**WHAT YOU HAVE TO DO:** Within the lines below, the span from the line with "Eheim yetkili" to the line with "de tu proyecto", both ends included, is to be reproduced exactly, with pictures omitted.

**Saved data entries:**

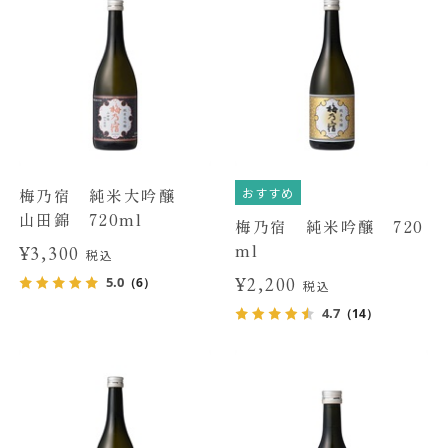
おすすめ
梅乃宿 純米大吟醸
山田錦 720ml
梅乃宿 純米吟醸 720
ml
¥3,300
税込
¥2,200
5.0
（6）
税込
4.7
（14）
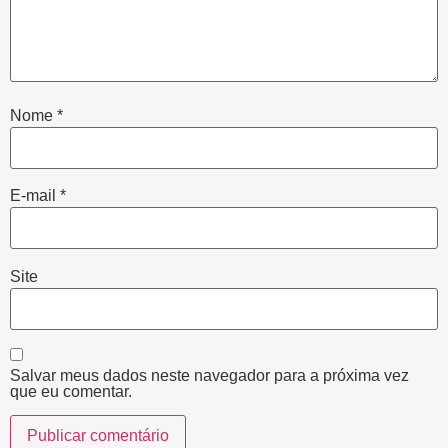
Nome
*
E-mail
*
Site
Salvar meus dados neste navegador para a próxima vez
que eu comentar.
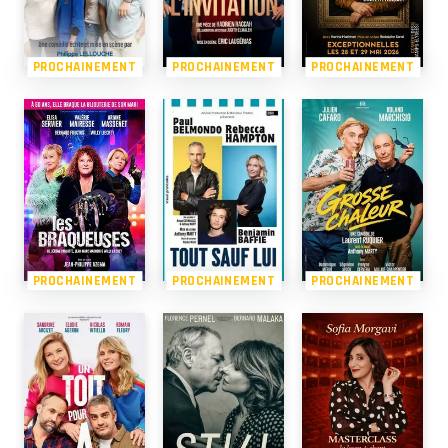
PROCHAINEMENT
PROCHAINEMENT
PROCHAINEMENT
PROCHAINEMENT
PROCHAINEMENT
PROCHAINEMENT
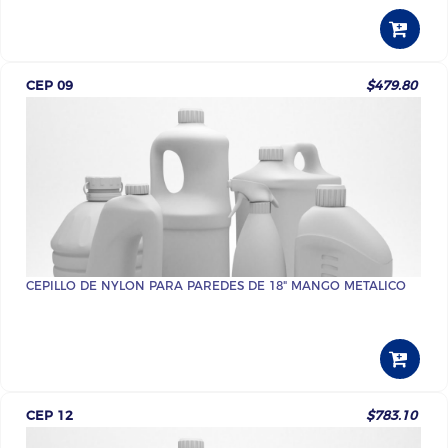
CEP 09
$479.80
CEPILLO DE NYLON PARA PAREDES DE 18" MANGO METALICO
CEP 12
$783.10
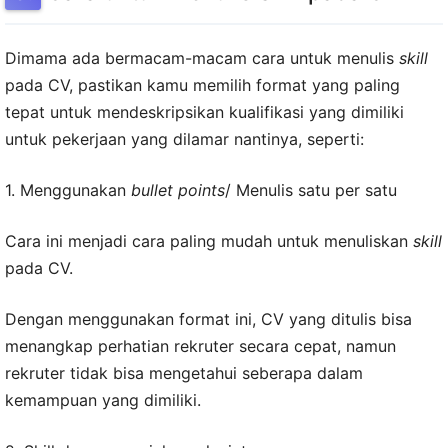
Dimama ada bermacam-macam cara untuk menulis
skill
pada CV, pastikan kamu memilih format yang paling
tepat untuk mendeskripsikan kualifikasi yang dimiliki
untuk pekerjaan yang dilamar nantinya, seperti:
1. Menggunakan
bullet points
/ Menulis satu per satu
Cara ini menjadi cara paling mudah untuk menuliskan
skill
pada CV.
Dengan menggunakan format ini, CV yang ditulis bisa
menangkap perhatian rekruter secara cepat, namun
rekruter tidak bisa mengetahui seberapa dalam
kemampuan yang dimiliki.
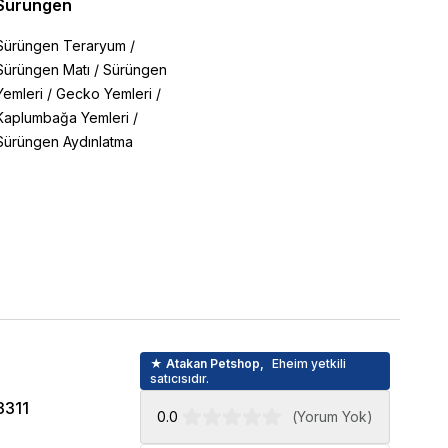
Sürüngen
Sürüngen Teraryum
/
Sürüngen Matı
/
Sürüngen
Yemleri
/
Gecko Yemleri
/
Kaplumbağa Yemleri
/
Sürüngen Aydınlatma
★ Atakan Petshop,
Eheim yetkili
satıcısıdır.
3311
0.0
(
Yorum Yok
)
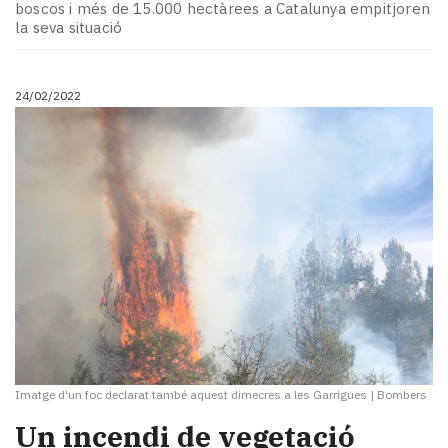
boscos i més de 15.000 hectàrees a Catalunya empitjoren
la seva situació
24/02/2022
Imatge d'un foc declarat també aquest dimecres a les Garrigues
|
Bombers
Un incendi de vegetació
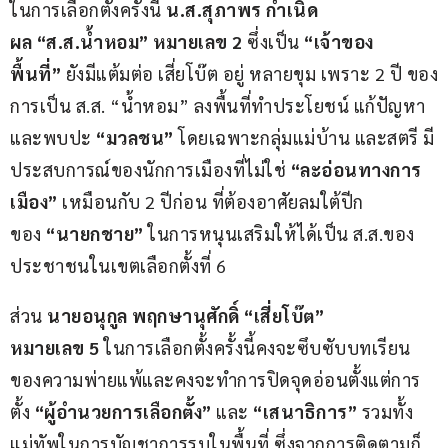
ในการเลือกตั้งครั้งนี้ 
น.ส.สุภาพร กำเนิด
ผล “ส.ส.น้ำหอม” หมายเลข 2 
ซึ่งเป็น 
“เจ้าของ
พื้นที่”
 ยังมีแต้มต่อ เสี่ยโบ๊ต อยู่ หลายขุม เพราะ 2 ปี ของ
การเป็น ส.ส. “น้ำหอม” ลงพื้นที่ทำประโยชน์ แก้ปัญหา 
และพบปะ
 “มวลชน”
 โดยเฉพาะกลุ่มแม่บ้าน และสตรี มี
ประสบการณ์ของนักการเมืองที่ไม่ใช่
 “ละอ่อนทางการ
เมือง”
 เหมือนกับ 2 ปีก่อน ที่ต้องอาศัยลมใต้ปีก
ของ
 “นายกชาย”
 ในการหนุนเสริมให้ได้เป็น ส.ส.ของ
ประชาชนในเขตเลือกตั้งที่ 6
ส่วน
 นายอนุกูล พฤกษานุศักดิ์ “เสี่ยโบ๊ต” 
หมายเลข 5
 ในการเลือกตั้งครั้งนี้คงจะซึบซับบทเรียน
ของความพ่ายแพ้และคงจะทำการปิดจุดอ่อนตั้งแต่การ
ตั้ง
 “ผู้อำนวยการเลือกตั้ง”
 และ 
“เสนาธิการ”
 รวมทั้ง
แม่ทัพในการบัญชาการรบในพื้นที่ ซึ่งจากการติดตามก็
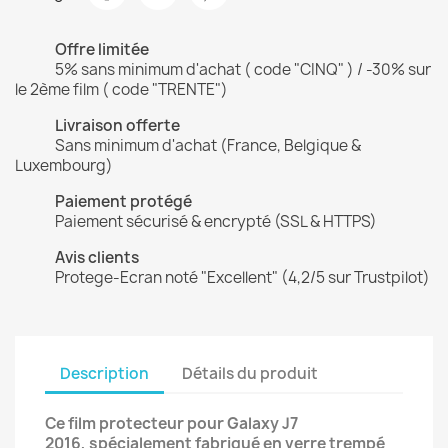
Offre limitée
5% sans minimum d'achat ( code "CINQ" ) / -30% sur
le 2ème film ( code "TRENTE")
Livraison offerte
Sans minimum d'achat (France, Belgique &
Luxembourg)
Paiement protégé
Paiement sécurisé & encrypté (SSL & HTTPS)
Avis clients
Protege-Ecran noté "Excellent" (4,2/5 sur Trustpilot)
Description
Détails du produit
Ce film protecteur pour Galaxy J7
2016, spécialement fabriqué en verre trempé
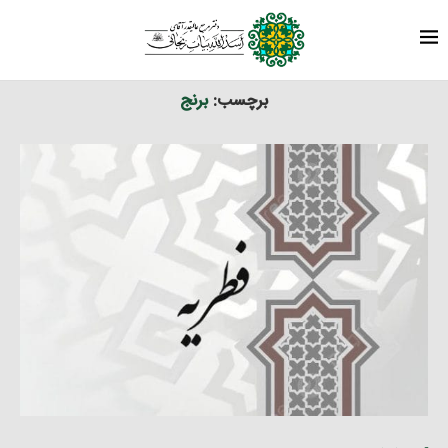
برچسب ها
نوشته های برچسب شده با "برنج"
خانه
برچسب:
برنج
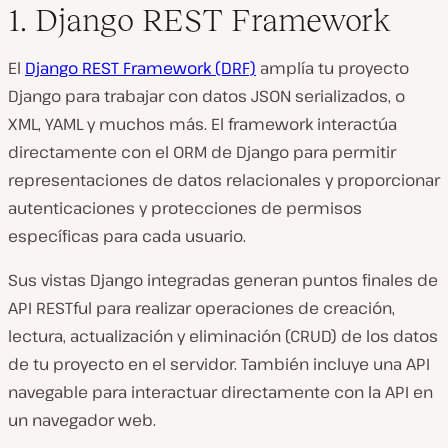
1. Django REST Framework
El
Django REST Framework (DRF)
amplía tu proyecto
Django para trabajar con datos JSON serializados, o
XML, YAML y muchos más. El framework interactúa
directamente con el ORM de Django para permitir
representaciones de datos relacionales y proporcionar
autenticaciones y protecciones de permisos
específicas para cada usuario.
Sus vistas Django integradas generan puntos finales de
API RESTful para realizar operaciones de creación,
lectura, actualización y eliminación (CRUD) de los datos
de tu proyecto en el servidor. También incluye una API
navegable para interactuar directamente con la API en
un navegador web.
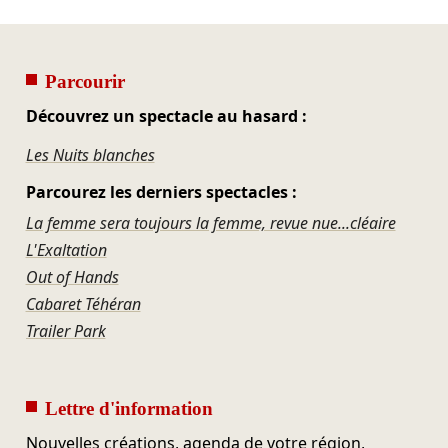
Parcourir
Découvrez un spectacle au hasard :
Les Nuits blanches
Parcourez les derniers spectacles :
La femme sera toujours la femme, revue nue...cléaire
L'Exaltation
Out of Hands
Cabaret Téhéran
Trailer Park
Lettre d'information
Nouvelles créations, agenda de votre région,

**RESULT FOR THIS TASK:**
Eheim yetkili
satıcısıdır.
3311
0.0
(
Yorum Yok
)
boscos i més de 15.000 hectàrees a Catalunya empitjoren
la seva situació
24/02/2022
Imatge d'un foc declarat també aquest dimecres a les Garrigues
|
Bombers
Un incendi de vegetació
ในการเลือกตั้งครั้งนี้ 
น.ส.สุภาพร กำเนิด
ผล “ส.ส.น้ำหอม” หมายเลข 2 
ซึ่งเป็น 
“เจ้าของ
พื้นที่”
 ยังมีแต้มต่อ เสี่ยโบ๊ต อยู่ หลายขุม เพราะ 2 ปี ของ
การเป็น ส.ส. “น้ำหอม” ลงพื้นที่ทำประโยชน์ แก้ปัญหา 
และพบปะ
 “มวลชน”
 โดยเฉพาะกลุ่มแม่บ้าน และสตรี มี
ประสบการณ์ของนักการเมืองที่ไม่ใช่
 “ละอ่อนทางการ
เมือง”
 เหมือนกับ 2 ปีก่อน ที่ต้องอาศัยลมใต้ปีก
ของ
 “นายกชาย”
 ในการหนุนเสริมให้ได้เป็น ส.ส.ของ
ประชาชนในเขตเลือกตั้งที่ 6
ส่วน
 นายอนุกูล พฤกษานุศักดิ์ “เสี่ยโบ๊ต” 
หมายเลข 5
 ในการเลือกตั้งครั้งนี้คงจะซึบซับบทเรียน
ของความพ่ายแพ้และคงจะทำการปิดจุดอ่อนตั้งแต่การ
ตั้ง
 “ผู้อำนวยการเลือกตั้ง”
 และ 
“เสนาธิการ”
 รวมทั้ง
แม่ทัพในการบัญชาการรบในพื้นที่ ซึ่งจากการติดตามก็
Offre limitée
5% sans minimum d'achat ( code "CINQ" ) / -30% sur
le 2ème film ( code "TRENTE")
Livraison offerte
Sans minimum d'achat (France, Belgique &
Luxembourg)
Paiement protégé
Paiement sécurisé & encrypté (SSL & HTTPS)
Avis clients
Protege-Ecran noté "Excellent" (4,2/5 sur Trustpilot)
Description
Détails du produit
Ce film protecteur pour Galaxy J7
2016, spécialement fabriqué en verre trempé
برچسب ها
نوشته های برچسب شده با "برنج"
خانه
برچسب:
برنج
1. Django REST Framework
El
Django REST Framework (DRF)
amplía tu proyecto
Django para trabajar con datos JSON serializados, o
XML, YAML y muchos más. El framework interactúa
directamente con el ORM de Django para permitir
representaciones de datos relacionales y proporcionar
autenticaciones y protecciones de permisos
específicas para cada usuario.
Sus vistas Django integradas generan puntos finales de
API RESTful para realizar operaciones de creación,
lectura, actualización y eliminación (CRUD) de los datos
de tu proyecto en el servidor. También incluye una API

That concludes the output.